▶ _Task directions_: Please report how many lines of the listing hold the word "kinh". Add nothing to the number.

──────── Entries shown ────────

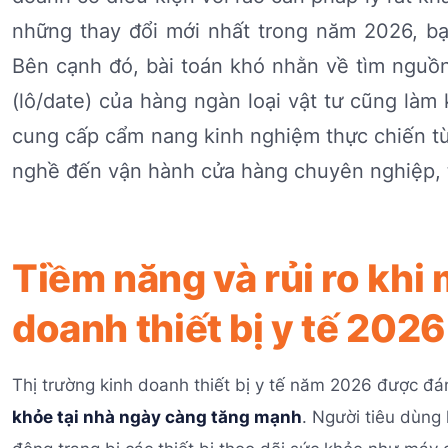
những thay đổi mới nhất trong năm 2026, bạn
Bên cạnh đó, bài toán khó nhằn về tìm nguồ
(lô/date) của hàng ngàn loại vật tư cũng làm 
cung cấp cẩm nang kinh nghiệm thực chiến từ 
nghề đến vận hành cửa hàng chuyên nghiệp, tự 
Tiềm năng và rủi ro khi
doanh thiết bị y tế 2026
Thị trường kinh doanh thiết bị y tế năm 2026 được đán
khỏe tại nhà ngày càng tăng mạnh
. Người tiêu dùng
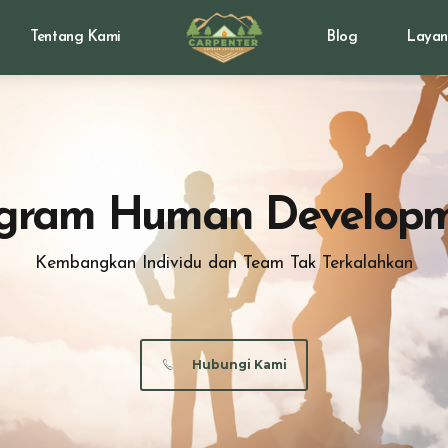
Tentang Kami
Blog
Layan
gram Human Develop
Kembangkan Individu dan Team Tak Terkalahkan
Hubungi Kami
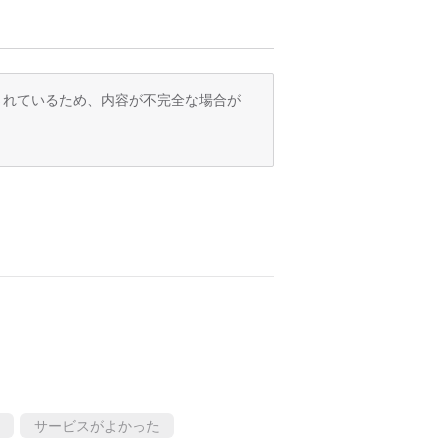
訳されているため、内容が不完全な場合が
サービスがよかった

────────

▶ _Task response_: 2